Można twierdzić, że czas debat już minął. Że skutecznie wyczerpał ich możliwości (wagę i znaczenie) minister zdrowia Łukasz Szumowski, katując – tak, to adekwatne słowo – wszystkich maratonem konferencji w ramach trwającej dwanaście miesięcy narodowej debaty „Wspólnie dla zdrowia”. Czy ktoś jeszcze pamięta, że raport ekspertów miał stać się punktem wyjścia do pakietu ustaw reformujących system? Nie kiedyś, tylko bezpośrednio po wyborach parlamentarnych?

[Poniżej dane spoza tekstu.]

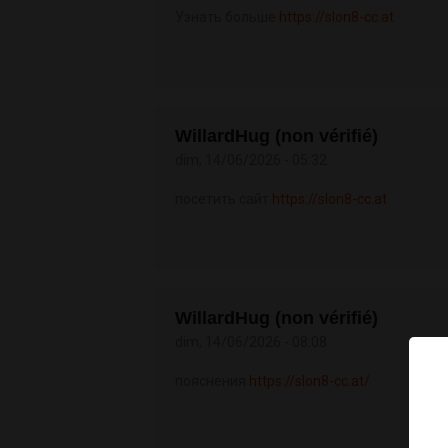
Узнать больше
https://slon8-cc.at
WillardHug (non vérifié)
dim, 14/06/2026 - 05:32
посетить сайт
https://slon8-cc.at
WillardHug (non vérifié)
dim, 14/06/2026 - 08:08
пояснения
https://slon8-cc.at/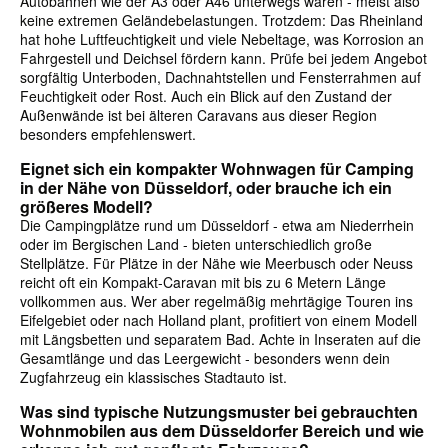
Autobahnen wie der A3 oder A46 unterwegs waren - meist also
keine extremen Geländebelastungen. Trotzdem: Das Rheinland
hat hohe Luftfeuchtigkeit und viele Nebeltage, was Korrosion an
Fahrgestell und Deichsel fördern kann. Prüfe bei jedem Angebot
sorgfältig Unterboden, Dachnahtstellen und Fensterrahmen auf
Feuchtigkeit oder Rost. Auch ein Blick auf den Zustand der
Außenwände ist bei älteren Caravans aus dieser Region
besonders empfehlenswert.
Eignet sich ein kompakter Wohnwagen für Camping
in der Nähe von Düsseldorf, oder brauche ich ein
größeres Modell?
Die Campingplätze rund um Düsseldorf - etwa am Niederrhein
oder im Bergischen Land - bieten unterschiedlich große
Stellplätze. Für Plätze in der Nähe wie Meerbusch oder Neuss
reicht oft ein Kompakt-Caravan mit bis zu 6 Metern Länge
vollkommen aus. Wer aber regelmäßig mehrtägige Touren ins
Eifelgebiet oder nach Holland plant, profitiert von einem Modell
mit Längsbetten und separatem Bad. Achte in Inseraten auf die
Gesamtlänge und das Leergewicht - besonders wenn dein
Zugfahrzeug ein klassisches Stadtauto ist.
Was sind typische Nutzungsmuster bei gebrauchten
Wohnmobilen aus dem Düsseldorfer Bereich und wie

Co się stało, to się nie odstanie. W eter poszedł przekaz – nawet jeśli o ograniczonym zasięgu – że ubiegający się o najwyższy urząd w państwie, poza jednym wyjątkiem, nie mają wiele do powiedzenia w sprawach ochrony zdrowia. Albo wręcz – nic.
Wieści o tym są jednak grubo przesadzone. W programach wszystkich kandydatów jest przynajmniej zamarkowana troska o sprawy związane z, jak mówi część z nich, „służbą zdrowia”. Czasami wydaje się, że byłoby wręcz lepiej, gdyby jednak pretendenci do Pałacu Prezydenckiego w sprawach ochrony zdrowia się nie wypowiadali, jak wtedy gdy mówią (Robert Biedroń) o potrzebie instalacji klimatyzacji w szpitalach powiatowych. Nie, żeby ten problem nie był ważny – ale czy na pewno mówić o nim się powinno w kampanii prezydenckiej?
To, czego brakuje – i to dramatycznie – w obietnicach wszystkich kandydatów (może poza Szymonem Hołownią, który już w kwietniu wspominał, że zwiększenie nakładów na ochronę zdrowia będzie się wiązać z koniecznością zwiększenia danin publicznych), to szczerość. Tak, trzeba zwiększyć publiczne finansowanie ochrony zdrowia. Tak, można to zrobić, przesuwając środki z innych celów (Rafał Trzaskowski wskazuje wielkie inwestycje PiS), ale to – prawdopodobnie – i tak nie wystarczy. Poważna rozmowa o finansach – to zdecydowanie temat do rozmowy dla polityków, również tych najważniejszych – powinna jednak bardziej łączyć, niż dzielić. Kapitału politycznego zbić na tym nie sposób, ale nie przedstawiać rozwiązań – też niepodobna. Bo rzeczywistość dopadnie system ochrony zdrowia prędzej, niż nowo wybrany prezydent będzie ślubować wierność Konstytucji RP przed Zgromadzeniem Narodowym. Koszty opieki medycznej – choćby ze względu na zaostrzony reżim sanitarny – rosną i będą rosnąć.
Tym obywatelom, którzy korzystali i korzystają z prywatnych świadczeń, wyższe rachunki już wystawiono. Czy odmrożone szpitale i poradnie mają za chwilę wystawiać faktury na Pierwszego Obywatela, urzędującego przy Krakowskim Przedmieściu?